Alan - Teil 3

Kurzgeschichte zum Thema Kinder/ Kindheit

von  MrDurden

Ich hab erstmal genug von der lauten Stadt und schlendere in Richtung Park. Der Herbstnebel hat sich verzogen und die Sonne vertreibt den kalten Wind. Manchmal, wenn niemand hinsieht, stelle ich mich an den Rand des kleinen Miniflusses, der durch den Stadtpark führt. Dann sammle ich ein paar kleine Steinchen und werfe sie hinein. Manchmal kommen Enten dazu und springen den Steinchen hinterher. Sie denken wohl, es wäre Brot. Einmal kam ein Fußgänger vorbei und sagte mir, das wäre arglistige Täuschung oder so was. Täuschung macht mir Spaß, doch heute will ich interessante Menschen treffen. Und siehe da, schon hab ich einen.
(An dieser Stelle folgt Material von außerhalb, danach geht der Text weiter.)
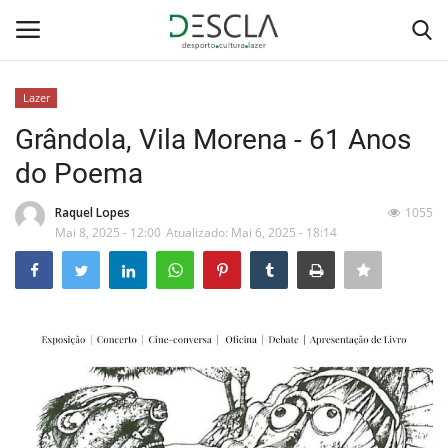
Lazer
Login
Registar
Grândola, Vila Morena - 61 Anos
do Poema
Home
Raquel Lopes
1055
...by Descla
Mai 8, 2025 - 12:00
Atualizado: Mai 6, 2025 - 18:14
Desporto
Contactos
Sobre Nós
Educação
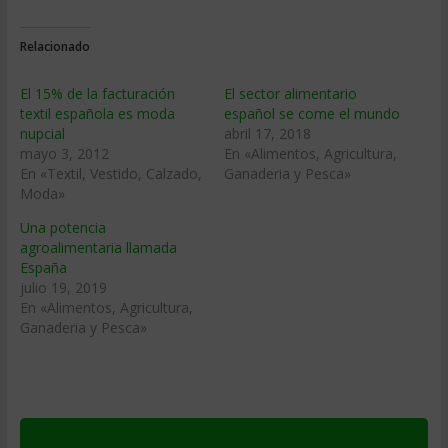
Relacionado
El 15% de la facturación
El sector alimentario
textil española es moda
español se come el mundo
nupcial
abril 17, 2018
mayo 3, 2012
En «Alimentos, Agricultura,
En «Textil, Vestido, Calzado,
Ganaderia y Pesca»
Moda»
Una potencia
agroalimentaria llamada
España
julio 19, 2019
En «Alimentos, Agricultura,
Ganaderia y Pesca»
Es ist eine sehr hübsche Frau. Sie ist noch jung und liegt auf einem großen Handtuch in der Sonne. Meine Mutter sagt immer, dass es ganz einfach ist, mutig zu sein. Man muss nur sagen und tun, was man selbst für richtig hält. Die Frau auf der Wiese ist so schön, dass ich sie mir einfach näher ansehen muss. Also schleiche ich mich ran und setze mich unauffällig neben sie. Sie hat blondes Haar und ihr Gesicht ist perfekt. Eine ganze Weile lang sind ihre Augen geschlossen, vielleicht schläft sie. Vielleicht hat sie aber auch der Blick eines Superschurken zu Stein erstarren lassen. Ich muss feststellen, ob es ihr gut geht, also tippe ich ganz leicht mit dem Zeigefinger auf ihre Nase.

Sie lächelt und sieht endlich zu mir herüber. Ihre Augen sind wunderschön, genau wie das Kleid, das sie trägt. Einen Moment lang sagen wir beide nichts und sehen uns nur gegenseitig in die Augen. Dann fragt sie mich, wo denn meine Eltern seien. Alleine im Park umherzuwandern sei für einen kleinen Jungen wie mich doch viel zu gefährlich.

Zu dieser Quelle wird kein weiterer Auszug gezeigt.